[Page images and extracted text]

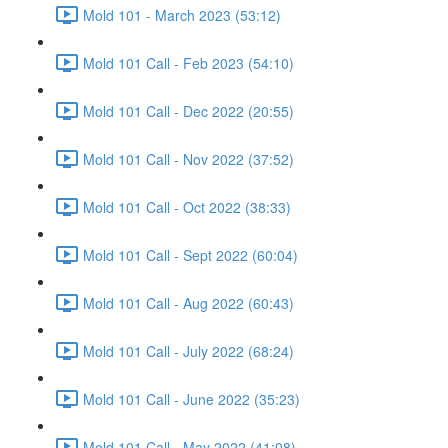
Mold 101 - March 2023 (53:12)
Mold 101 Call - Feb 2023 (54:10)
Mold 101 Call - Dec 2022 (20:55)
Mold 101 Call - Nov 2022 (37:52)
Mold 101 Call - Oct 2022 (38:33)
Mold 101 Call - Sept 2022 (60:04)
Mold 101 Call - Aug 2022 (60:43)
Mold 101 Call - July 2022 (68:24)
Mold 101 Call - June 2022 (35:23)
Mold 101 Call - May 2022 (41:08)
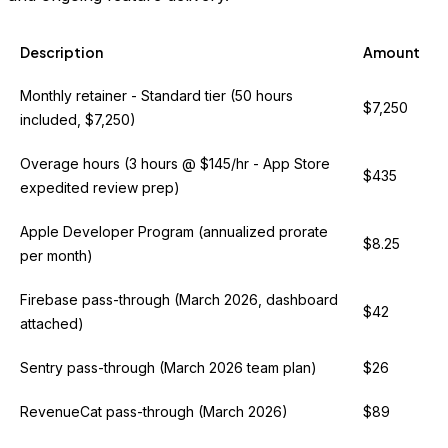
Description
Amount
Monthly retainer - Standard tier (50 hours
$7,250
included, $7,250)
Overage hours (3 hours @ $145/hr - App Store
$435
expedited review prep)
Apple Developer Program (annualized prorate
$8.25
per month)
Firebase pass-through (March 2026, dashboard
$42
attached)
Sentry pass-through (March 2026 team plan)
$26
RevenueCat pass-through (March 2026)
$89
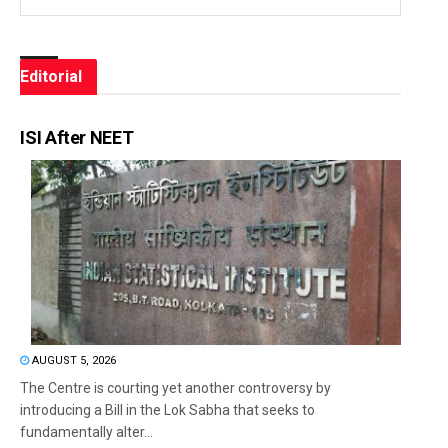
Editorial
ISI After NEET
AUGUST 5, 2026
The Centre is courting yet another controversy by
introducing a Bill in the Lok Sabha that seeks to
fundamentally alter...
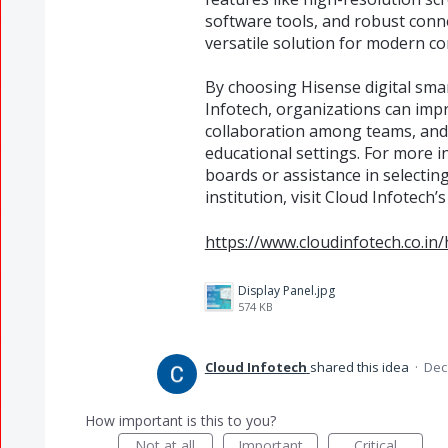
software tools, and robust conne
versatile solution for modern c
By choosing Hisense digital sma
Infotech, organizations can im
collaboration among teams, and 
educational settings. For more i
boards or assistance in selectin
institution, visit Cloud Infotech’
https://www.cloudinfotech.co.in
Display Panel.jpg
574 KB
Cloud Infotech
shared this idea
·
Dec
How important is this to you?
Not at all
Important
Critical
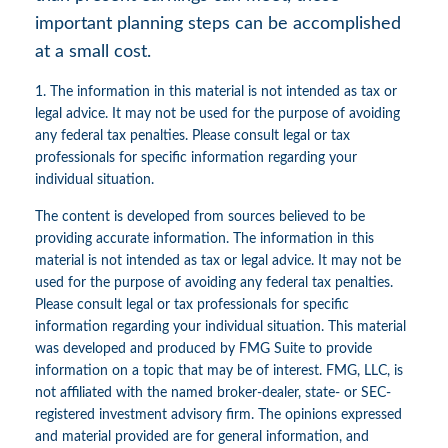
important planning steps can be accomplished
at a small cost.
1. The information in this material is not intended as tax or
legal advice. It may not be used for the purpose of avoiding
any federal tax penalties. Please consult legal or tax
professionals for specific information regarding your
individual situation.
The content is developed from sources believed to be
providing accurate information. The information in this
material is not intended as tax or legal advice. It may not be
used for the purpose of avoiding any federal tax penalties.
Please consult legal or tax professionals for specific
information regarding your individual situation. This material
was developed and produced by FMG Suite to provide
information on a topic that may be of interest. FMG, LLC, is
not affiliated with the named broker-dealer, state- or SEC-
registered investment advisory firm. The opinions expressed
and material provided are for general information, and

**Exercise description:**
Please reproduce each entry above word for word and keep the pictures out of the copy.

**Answer for the task:**
Mold 101 - March 2023 (53:12)
Mold 101 Call - Feb 2023 (54:10)
Mold 101 Call - Dec 2022 (20:55)
Mold 101 Call - Nov 2022 (37:52)
Mold 101 Call - Oct 2022 (38:33)
Mold 101 Call - Sept 2022 (60:04)
Mold 101 Call - Aug 2022 (60:43)
Mold 101 Call - July 2022 (68:24)
Mold 101 Call - June 2022 (35:23)
Mold 101 Call - May 2022 (41:08)
Description
Amount
Monthly retainer - Standard tier (50 hours
$7,250
included, $7,250)
Overage hours (3 hours @ $145/hr - App Store
$435
expedited review prep)
Apple Developer Program (annualized prorate
$8.25
per month)
Firebase pass-through (March 2026, dashboard
$42
attached)
Sentry pass-through (March 2026 team plan)
$26
RevenueCat pass-through (March 2026)
$89
Editorial
ISI After NEET
AUGUST 5, 2026
The Centre is courting yet another controversy by
introducing a Bill in the Lok Sabha that seeks to
fundamentally alter...
software tools, and robust conne
versatile solution for modern c
By choosing Hisense digital sma
Infotech, organizations can im
collaboration among teams, and 
educational settings. For more i
boards or assistance in selectin
institution, visit Cloud Infotech’
https://www.cloudinfotech.co.in
Display Panel.jpg
574 KB
Cloud Infotech
shared this idea
·
Dec
How important is this to you?
Not at all
Important
Critical
important planning steps can be accomplished
at a small cost.
1. The information in this material is not intended as tax or
legal advice. It may not be used for the purpose of avoiding
any federal tax penalties. Please consult legal or tax
professionals for specific information regarding your
individual situation.
The content is developed from sources believed to be
providing accurate information. The information in this
material is not intended as tax or legal advice. It may not be
used for the purpose of avoiding any federal tax penalties.
Please consult legal or tax professionals for specific
information regarding your individual situation. This material
was developed and produced by FMG Suite to provide
information on a topic that may be of interest. FMG, LLC, is
not affiliated with the named broker-dealer, state- or SEC-
registered investment advisory firm. The opinions expressed
and material provided are for general information, and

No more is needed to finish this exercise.